Christian Maximilian Baer was a German still life, history and genre painter.
Baer attended the commercial school and grammar school in his home town, then studied drawing at the Nuremberg Royal School of Arts and Crafts under Karl Raupp and accompanied his master on his study trips to the Bavarian Alps.
From 1874, Baer studied painting at the Royal Academy of Arts in Munich under Alexander von Wagner and later under Wilhelm von Lindenschmit the Younger. Baer became associated with the Leibl-Trübner circle. Baer's house no. 21 on the Fraueninsel, the so-called Malergütl, was an artistic hub and became a meeting place for many well-known artists. The house, which is now a listed building, is still owned by the family today.
From 1878 to 1911, Baer was represented almost every year at the Munich Glass Palace Exhibitions, where he was twice awarded a gold medal.

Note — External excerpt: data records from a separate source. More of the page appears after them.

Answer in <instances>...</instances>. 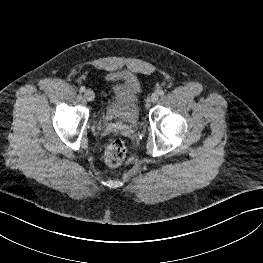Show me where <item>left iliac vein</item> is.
I'll list each match as a JSON object with an SVG mask.
<instances>
[{"mask_svg":"<svg viewBox=\"0 0 263 263\" xmlns=\"http://www.w3.org/2000/svg\"><path fill=\"white\" fill-rule=\"evenodd\" d=\"M158 99H159L158 93H153V94L151 95V97H150V101H151L152 103L157 102Z\"/></svg>","mask_w":263,"mask_h":263,"instance_id":"obj_1","label":"left iliac vein"}]
</instances>
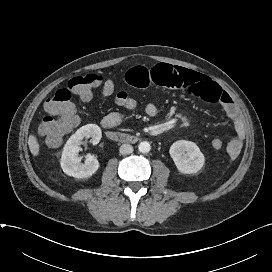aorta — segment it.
Segmentation results:
<instances>
[{
  "mask_svg": "<svg viewBox=\"0 0 272 272\" xmlns=\"http://www.w3.org/2000/svg\"><path fill=\"white\" fill-rule=\"evenodd\" d=\"M138 149L141 153H148L151 149V146H150L149 142L143 141V142L139 143Z\"/></svg>",
  "mask_w": 272,
  "mask_h": 272,
  "instance_id": "aorta-1",
  "label": "aorta"
}]
</instances>
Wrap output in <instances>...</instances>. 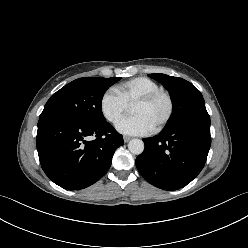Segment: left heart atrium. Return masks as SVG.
<instances>
[{
	"instance_id": "1",
	"label": "left heart atrium",
	"mask_w": 248,
	"mask_h": 248,
	"mask_svg": "<svg viewBox=\"0 0 248 248\" xmlns=\"http://www.w3.org/2000/svg\"><path fill=\"white\" fill-rule=\"evenodd\" d=\"M116 128L125 135H147L153 130L150 123L140 115L122 119L118 122Z\"/></svg>"
}]
</instances>
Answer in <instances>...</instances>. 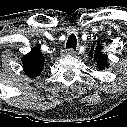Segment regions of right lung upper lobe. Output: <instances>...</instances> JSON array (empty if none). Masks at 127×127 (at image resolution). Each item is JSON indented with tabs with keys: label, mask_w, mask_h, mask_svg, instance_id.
<instances>
[{
	"label": "right lung upper lobe",
	"mask_w": 127,
	"mask_h": 127,
	"mask_svg": "<svg viewBox=\"0 0 127 127\" xmlns=\"http://www.w3.org/2000/svg\"><path fill=\"white\" fill-rule=\"evenodd\" d=\"M45 59L38 47H34L28 54L22 57L25 73L32 77L40 75L43 70Z\"/></svg>",
	"instance_id": "obj_1"
}]
</instances>
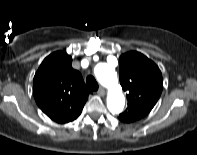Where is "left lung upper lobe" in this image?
<instances>
[{
	"label": "left lung upper lobe",
	"mask_w": 197,
	"mask_h": 155,
	"mask_svg": "<svg viewBox=\"0 0 197 155\" xmlns=\"http://www.w3.org/2000/svg\"><path fill=\"white\" fill-rule=\"evenodd\" d=\"M119 78L128 100V108L119 115V119L123 122H134L143 118L152 110L161 95V71L146 56L131 51L120 56Z\"/></svg>",
	"instance_id": "obj_1"
}]
</instances>
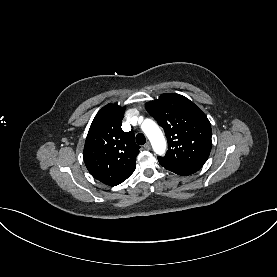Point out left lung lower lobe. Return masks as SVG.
Listing matches in <instances>:
<instances>
[{"mask_svg":"<svg viewBox=\"0 0 277 277\" xmlns=\"http://www.w3.org/2000/svg\"><path fill=\"white\" fill-rule=\"evenodd\" d=\"M170 171H172L178 175H183V176L190 175V174H193L196 172L193 170H182V169H176V170H170Z\"/></svg>","mask_w":277,"mask_h":277,"instance_id":"1","label":"left lung lower lobe"}]
</instances>
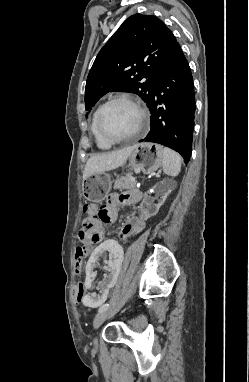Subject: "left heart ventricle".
<instances>
[{"label":"left heart ventricle","mask_w":249,"mask_h":382,"mask_svg":"<svg viewBox=\"0 0 249 382\" xmlns=\"http://www.w3.org/2000/svg\"><path fill=\"white\" fill-rule=\"evenodd\" d=\"M139 120V112L132 104L115 102L104 111L102 124L108 135L125 137L136 131Z\"/></svg>","instance_id":"b2bd125f"}]
</instances>
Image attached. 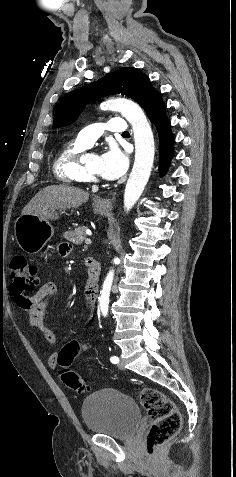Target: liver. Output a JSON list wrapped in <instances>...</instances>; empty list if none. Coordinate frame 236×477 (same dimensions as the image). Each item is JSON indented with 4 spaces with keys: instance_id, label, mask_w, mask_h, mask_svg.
<instances>
[{
    "instance_id": "obj_1",
    "label": "liver",
    "mask_w": 236,
    "mask_h": 477,
    "mask_svg": "<svg viewBox=\"0 0 236 477\" xmlns=\"http://www.w3.org/2000/svg\"><path fill=\"white\" fill-rule=\"evenodd\" d=\"M89 194L67 185H51L39 191L24 207L22 215L45 216L56 209H70L87 202Z\"/></svg>"
}]
</instances>
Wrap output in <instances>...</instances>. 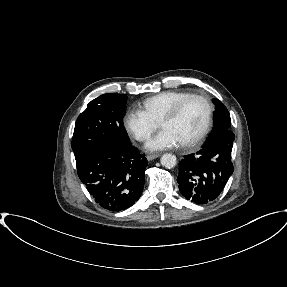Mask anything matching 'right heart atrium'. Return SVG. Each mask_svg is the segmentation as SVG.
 Masks as SVG:
<instances>
[{
    "mask_svg": "<svg viewBox=\"0 0 287 287\" xmlns=\"http://www.w3.org/2000/svg\"><path fill=\"white\" fill-rule=\"evenodd\" d=\"M123 122L126 131L141 142L149 139L157 127V122L141 109L128 110Z\"/></svg>",
    "mask_w": 287,
    "mask_h": 287,
    "instance_id": "d8ad5b80",
    "label": "right heart atrium"
}]
</instances>
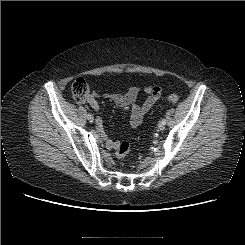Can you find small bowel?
<instances>
[{"mask_svg": "<svg viewBox=\"0 0 245 245\" xmlns=\"http://www.w3.org/2000/svg\"><path fill=\"white\" fill-rule=\"evenodd\" d=\"M139 86H131L125 94L109 92L104 96L109 101L113 102L116 106L121 107L124 112H130V116L127 119L128 124L132 128H136L140 125L144 115L153 107V105L161 97L162 90L157 86L146 85L143 87V91L146 94V98L141 104H136V98L140 91ZM87 103L94 109H99V103L95 94L89 95ZM100 122V119H98ZM106 140V146L108 149H114L117 146V142L108 138L103 134Z\"/></svg>", "mask_w": 245, "mask_h": 245, "instance_id": "1", "label": "small bowel"}]
</instances>
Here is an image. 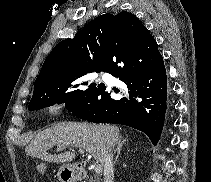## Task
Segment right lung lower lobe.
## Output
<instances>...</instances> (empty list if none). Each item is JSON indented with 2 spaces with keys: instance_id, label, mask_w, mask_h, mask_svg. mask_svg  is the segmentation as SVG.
<instances>
[{
  "instance_id": "1",
  "label": "right lung lower lobe",
  "mask_w": 211,
  "mask_h": 182,
  "mask_svg": "<svg viewBox=\"0 0 211 182\" xmlns=\"http://www.w3.org/2000/svg\"><path fill=\"white\" fill-rule=\"evenodd\" d=\"M102 71L126 84L125 96L112 99L101 83L72 114L91 122L133 127L147 134L156 145L164 124L167 99L166 70L157 42L149 34L118 48Z\"/></svg>"
}]
</instances>
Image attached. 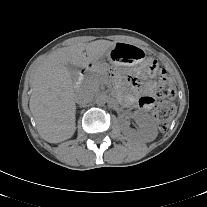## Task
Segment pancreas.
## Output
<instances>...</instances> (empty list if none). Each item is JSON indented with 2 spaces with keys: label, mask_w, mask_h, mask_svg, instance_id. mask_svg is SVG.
I'll use <instances>...</instances> for the list:
<instances>
[{
  "label": "pancreas",
  "mask_w": 207,
  "mask_h": 207,
  "mask_svg": "<svg viewBox=\"0 0 207 207\" xmlns=\"http://www.w3.org/2000/svg\"><path fill=\"white\" fill-rule=\"evenodd\" d=\"M107 64L97 67L94 72L84 82V87L92 91H96L99 88V84L106 79L105 68Z\"/></svg>",
  "instance_id": "pancreas-1"
}]
</instances>
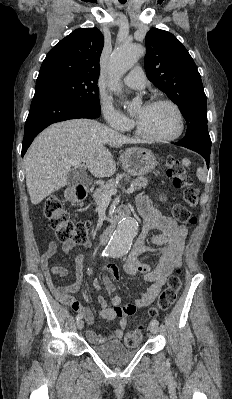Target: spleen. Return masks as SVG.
I'll use <instances>...</instances> for the list:
<instances>
[{
  "label": "spleen",
  "instance_id": "3e777b00",
  "mask_svg": "<svg viewBox=\"0 0 232 399\" xmlns=\"http://www.w3.org/2000/svg\"><path fill=\"white\" fill-rule=\"evenodd\" d=\"M196 176L200 182H206V170L204 168H198Z\"/></svg>",
  "mask_w": 232,
  "mask_h": 399
}]
</instances>
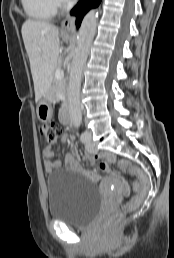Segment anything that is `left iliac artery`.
<instances>
[{
  "label": "left iliac artery",
  "mask_w": 174,
  "mask_h": 258,
  "mask_svg": "<svg viewBox=\"0 0 174 258\" xmlns=\"http://www.w3.org/2000/svg\"><path fill=\"white\" fill-rule=\"evenodd\" d=\"M80 140L85 143L88 140V135L86 132L81 134Z\"/></svg>",
  "instance_id": "left-iliac-artery-1"
}]
</instances>
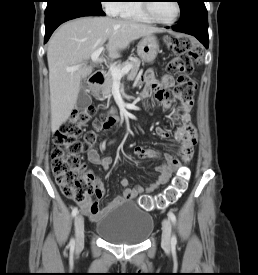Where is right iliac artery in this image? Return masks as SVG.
<instances>
[{"label": "right iliac artery", "instance_id": "obj_1", "mask_svg": "<svg viewBox=\"0 0 258 275\" xmlns=\"http://www.w3.org/2000/svg\"><path fill=\"white\" fill-rule=\"evenodd\" d=\"M77 214H78V208L74 207L72 209V216L75 217ZM69 246H70L71 249H74V247H75V240L73 238L70 240Z\"/></svg>", "mask_w": 258, "mask_h": 275}]
</instances>
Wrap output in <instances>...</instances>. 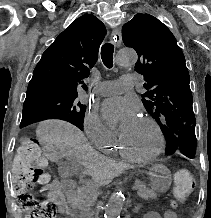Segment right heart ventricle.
<instances>
[{
  "label": "right heart ventricle",
  "instance_id": "right-heart-ventricle-1",
  "mask_svg": "<svg viewBox=\"0 0 211 218\" xmlns=\"http://www.w3.org/2000/svg\"><path fill=\"white\" fill-rule=\"evenodd\" d=\"M101 150L106 154L122 155L115 139L110 144L102 147Z\"/></svg>",
  "mask_w": 211,
  "mask_h": 218
}]
</instances>
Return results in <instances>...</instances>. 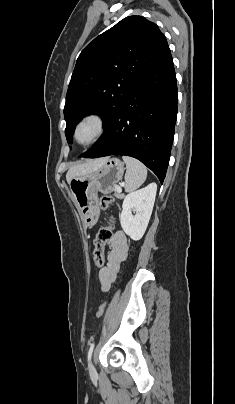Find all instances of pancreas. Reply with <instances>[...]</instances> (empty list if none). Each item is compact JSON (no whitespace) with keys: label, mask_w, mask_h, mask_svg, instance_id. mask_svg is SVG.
I'll list each match as a JSON object with an SVG mask.
<instances>
[{"label":"pancreas","mask_w":235,"mask_h":404,"mask_svg":"<svg viewBox=\"0 0 235 404\" xmlns=\"http://www.w3.org/2000/svg\"><path fill=\"white\" fill-rule=\"evenodd\" d=\"M114 196H115L117 199H122V198L124 197V195H123L122 193H120V192L115 193Z\"/></svg>","instance_id":"obj_1"}]
</instances>
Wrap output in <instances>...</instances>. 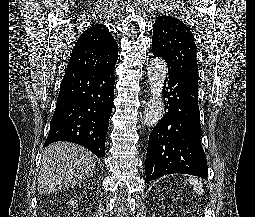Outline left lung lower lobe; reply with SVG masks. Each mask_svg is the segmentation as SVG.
Listing matches in <instances>:
<instances>
[{
    "mask_svg": "<svg viewBox=\"0 0 255 217\" xmlns=\"http://www.w3.org/2000/svg\"><path fill=\"white\" fill-rule=\"evenodd\" d=\"M153 55L159 56L155 52ZM163 96L165 113L149 135L145 183L174 173L207 179V161L200 140L198 79L168 67Z\"/></svg>",
    "mask_w": 255,
    "mask_h": 217,
    "instance_id": "left-lung-lower-lobe-1",
    "label": "left lung lower lobe"
}]
</instances>
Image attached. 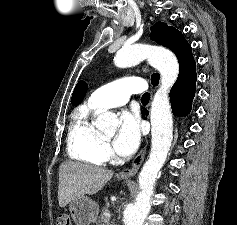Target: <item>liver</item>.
<instances>
[{
  "label": "liver",
  "instance_id": "6515ba94",
  "mask_svg": "<svg viewBox=\"0 0 237 225\" xmlns=\"http://www.w3.org/2000/svg\"><path fill=\"white\" fill-rule=\"evenodd\" d=\"M112 176V170L72 161L63 162L59 167V206L65 207L80 196L96 194Z\"/></svg>",
  "mask_w": 237,
  "mask_h": 225
}]
</instances>
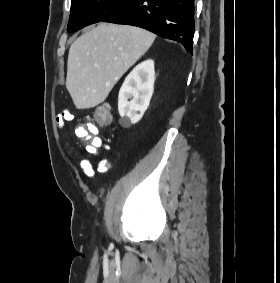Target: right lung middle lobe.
<instances>
[{"label":"right lung middle lobe","mask_w":280,"mask_h":283,"mask_svg":"<svg viewBox=\"0 0 280 283\" xmlns=\"http://www.w3.org/2000/svg\"><path fill=\"white\" fill-rule=\"evenodd\" d=\"M132 0H72L67 30L70 32L103 21Z\"/></svg>","instance_id":"1"}]
</instances>
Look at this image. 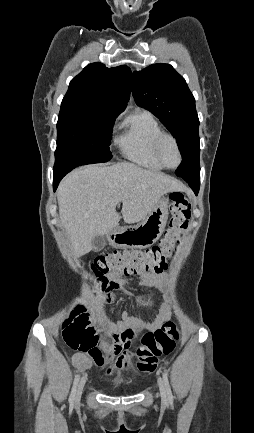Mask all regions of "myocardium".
<instances>
[{"label":"myocardium","instance_id":"1","mask_svg":"<svg viewBox=\"0 0 254 433\" xmlns=\"http://www.w3.org/2000/svg\"><path fill=\"white\" fill-rule=\"evenodd\" d=\"M166 138L170 139L174 143L176 150H177V153H178V157H179V161H178L177 165H175L173 167L167 166L162 161L160 153H159L160 145H161L162 141ZM152 152H153L155 159L161 164V166L163 168L170 169V170L176 169L180 166V164L182 162V152H181L180 145H179L177 139L170 133L161 132L154 138L153 145H152Z\"/></svg>","mask_w":254,"mask_h":433}]
</instances>
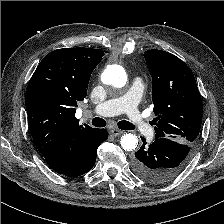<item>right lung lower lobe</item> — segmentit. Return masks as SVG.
Returning <instances> with one entry per match:
<instances>
[{
    "label": "right lung lower lobe",
    "mask_w": 224,
    "mask_h": 224,
    "mask_svg": "<svg viewBox=\"0 0 224 224\" xmlns=\"http://www.w3.org/2000/svg\"><path fill=\"white\" fill-rule=\"evenodd\" d=\"M108 138L105 129H96L86 140L76 144L54 171L68 177H77L90 171L95 164L99 145Z\"/></svg>",
    "instance_id": "obj_1"
}]
</instances>
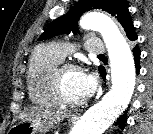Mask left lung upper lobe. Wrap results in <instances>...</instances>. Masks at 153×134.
<instances>
[{"instance_id": "obj_1", "label": "left lung upper lobe", "mask_w": 153, "mask_h": 134, "mask_svg": "<svg viewBox=\"0 0 153 134\" xmlns=\"http://www.w3.org/2000/svg\"><path fill=\"white\" fill-rule=\"evenodd\" d=\"M92 9H102L112 14L123 26L128 39L131 41L137 39L133 21L125 2L119 0H81L66 15L53 20L38 38V41L50 39L59 34L69 33L70 31L76 33L77 22L80 16Z\"/></svg>"}]
</instances>
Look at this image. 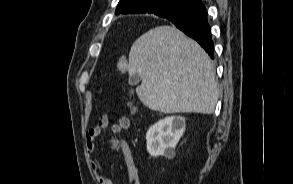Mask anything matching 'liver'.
Listing matches in <instances>:
<instances>
[{
  "instance_id": "6515ba94",
  "label": "liver",
  "mask_w": 293,
  "mask_h": 184,
  "mask_svg": "<svg viewBox=\"0 0 293 184\" xmlns=\"http://www.w3.org/2000/svg\"><path fill=\"white\" fill-rule=\"evenodd\" d=\"M128 72L141 77L136 93L153 111L214 112V66L204 49L174 26L155 27L140 36L130 49Z\"/></svg>"
}]
</instances>
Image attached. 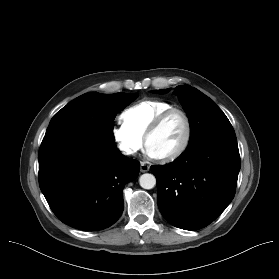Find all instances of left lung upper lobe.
Masks as SVG:
<instances>
[{
    "mask_svg": "<svg viewBox=\"0 0 279 279\" xmlns=\"http://www.w3.org/2000/svg\"><path fill=\"white\" fill-rule=\"evenodd\" d=\"M169 89L156 90L155 93L164 94ZM190 122L189 145L205 137L220 134H235L226 115L213 100L189 85H181L175 91Z\"/></svg>",
    "mask_w": 279,
    "mask_h": 279,
    "instance_id": "5c2ea615",
    "label": "left lung upper lobe"
}]
</instances>
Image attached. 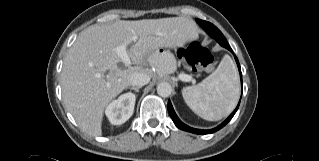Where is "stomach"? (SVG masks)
Masks as SVG:
<instances>
[{"mask_svg":"<svg viewBox=\"0 0 319 161\" xmlns=\"http://www.w3.org/2000/svg\"><path fill=\"white\" fill-rule=\"evenodd\" d=\"M156 68L163 74L174 73L177 69L175 56L163 48L156 49L150 54Z\"/></svg>","mask_w":319,"mask_h":161,"instance_id":"obj_1","label":"stomach"}]
</instances>
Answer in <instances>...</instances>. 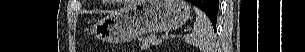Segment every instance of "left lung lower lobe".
Returning a JSON list of instances; mask_svg holds the SVG:
<instances>
[{
  "label": "left lung lower lobe",
  "instance_id": "obj_1",
  "mask_svg": "<svg viewBox=\"0 0 305 52\" xmlns=\"http://www.w3.org/2000/svg\"><path fill=\"white\" fill-rule=\"evenodd\" d=\"M188 2L198 6L204 12L208 9H218V0H188ZM213 28H216V23L213 24Z\"/></svg>",
  "mask_w": 305,
  "mask_h": 52
}]
</instances>
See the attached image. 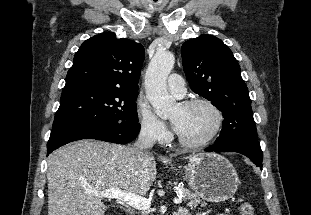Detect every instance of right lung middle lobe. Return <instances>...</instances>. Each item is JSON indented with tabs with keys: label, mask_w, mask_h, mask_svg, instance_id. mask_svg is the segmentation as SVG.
I'll return each mask as SVG.
<instances>
[{
	"label": "right lung middle lobe",
	"mask_w": 311,
	"mask_h": 215,
	"mask_svg": "<svg viewBox=\"0 0 311 215\" xmlns=\"http://www.w3.org/2000/svg\"><path fill=\"white\" fill-rule=\"evenodd\" d=\"M137 91L92 84L65 86L53 127L91 124L128 127L138 123Z\"/></svg>",
	"instance_id": "obj_1"
}]
</instances>
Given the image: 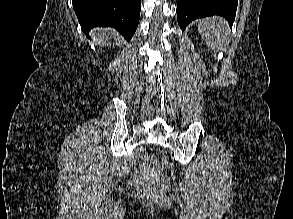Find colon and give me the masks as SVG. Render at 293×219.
I'll list each match as a JSON object with an SVG mask.
<instances>
[{"label":"colon","mask_w":293,"mask_h":219,"mask_svg":"<svg viewBox=\"0 0 293 219\" xmlns=\"http://www.w3.org/2000/svg\"><path fill=\"white\" fill-rule=\"evenodd\" d=\"M140 165L143 169L148 171H163L167 168L168 162L166 160L159 159L155 155L143 153L140 156ZM133 193L136 198L144 199L152 193V190L146 183L138 181L134 184Z\"/></svg>","instance_id":"obj_1"}]
</instances>
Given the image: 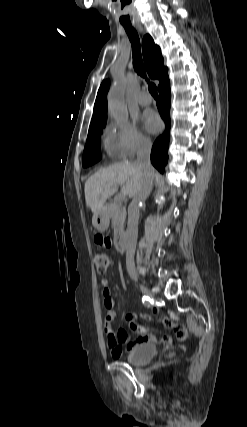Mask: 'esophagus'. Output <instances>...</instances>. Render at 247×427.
Instances as JSON below:
<instances>
[{
    "instance_id": "34e87169",
    "label": "esophagus",
    "mask_w": 247,
    "mask_h": 427,
    "mask_svg": "<svg viewBox=\"0 0 247 427\" xmlns=\"http://www.w3.org/2000/svg\"><path fill=\"white\" fill-rule=\"evenodd\" d=\"M138 29H139V31H143V29H142V27L141 26H138Z\"/></svg>"
}]
</instances>
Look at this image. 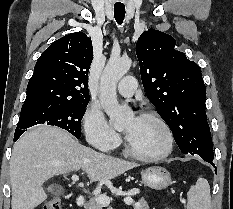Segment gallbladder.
<instances>
[{
	"mask_svg": "<svg viewBox=\"0 0 233 209\" xmlns=\"http://www.w3.org/2000/svg\"><path fill=\"white\" fill-rule=\"evenodd\" d=\"M50 192L54 195H62L64 190L61 186H51Z\"/></svg>",
	"mask_w": 233,
	"mask_h": 209,
	"instance_id": "gallbladder-1",
	"label": "gallbladder"
}]
</instances>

In 1895 he was a member of the painting jury. In 1911, the year of his death, on the occasion of the jubilee exhibition in honor of the 90th birthday of His Royal Highness, Prince Regent Luitpold of Bavaria, a total of eighteen of his paintings were exhibited in room no. 39. Many of his works appeared in the Gartenlaube.
His wife Rosa Baer, née Stradal (1858-1941), was the sister of the composer and Liszt pupil August Stradal. She also served as a model for many of his paintings.
The engineer Herbert Baer and Friedrich Baer were his sons.